Now that I have attended my first hackathon, here are some of my main takeaways for first-time hackers:

  • Stay Curious: Keep your curiosity alive by exploring new technologies, tools, and approaches during the hackathon. I found out that attending a hackathon is not only about showing and applying what you already know, but also an opportunity to challenge yourself with new technologies and learn from others.

  • Have Fun: While hackathons are competitive, remember to have fun and enjoy the experience. The journey is as important as the destination. At PennApps there were many activities going on like workshops, speakers’ session, and Karaoke nights. These were great ways to take healthy breaks from coding to recharge and connect with others. As you attend events, remember to have at least one updated copy of your resume downloaded to your phone and computer, so you can easily upload your resume to resume drops.

  • Embrace Failure: It’s okay to face setbacks or even fail. Many valuable lessons come from failure, and it’s a part of the learning process at hackathons. It can be tempting to try and build a ‘perfect’ program but in reality, that is not expected from you. The beautiful part of developing at a hackathon is: no one really knows the right answer or is expected to know the right way or method to complete a task. It is a learning process, and it is okay if there is no final product since you have a lot of time after the hackathon to continue developing.

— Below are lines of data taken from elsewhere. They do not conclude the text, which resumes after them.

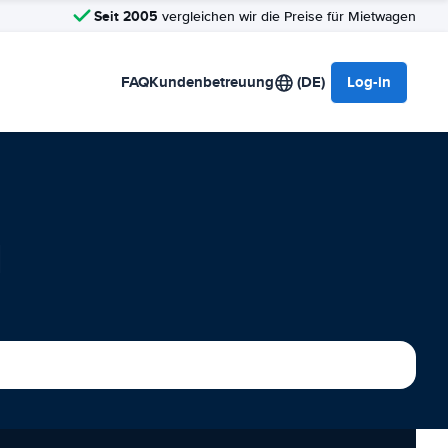
Seit 2005
vergleichen wir die Preise für Mietwagen
FAQ
Kundenbetreuung
(DE)
Log-in
u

  • Work in a team: Whenever presented with an opportunity, always opt to work in a team. Not only will the workload be lighter, but you will also learn a lot from your teammates and have fun while building with others. At the beginning of the hackathon there is a team formation event which helps you meet other hackers who might have the same interests as you.

  • Your project presentation is as important as your code! As you build your solution, keep in mind what you want to show the judges as your minimum viable product (MVP). While a hackathon is mostly about coding, a project with a nice demo is far more memorable than a project with multiple lines of code with a weak/no demo. For every iteration and testing of your product, aim for recording your results so that if your code breaks at the last minute or you do not have enough time to test your code before presentation, you will have something to present.

  • And lastly, effectively allocate time for ideation, development, testing, and presentation. Spend time planning your project before diving into coding. Define your problem statement, goals, and a rough project roadmap. This will help you prioritize what feature you need to build first and have a clear vision of how you want to present your project to the judges.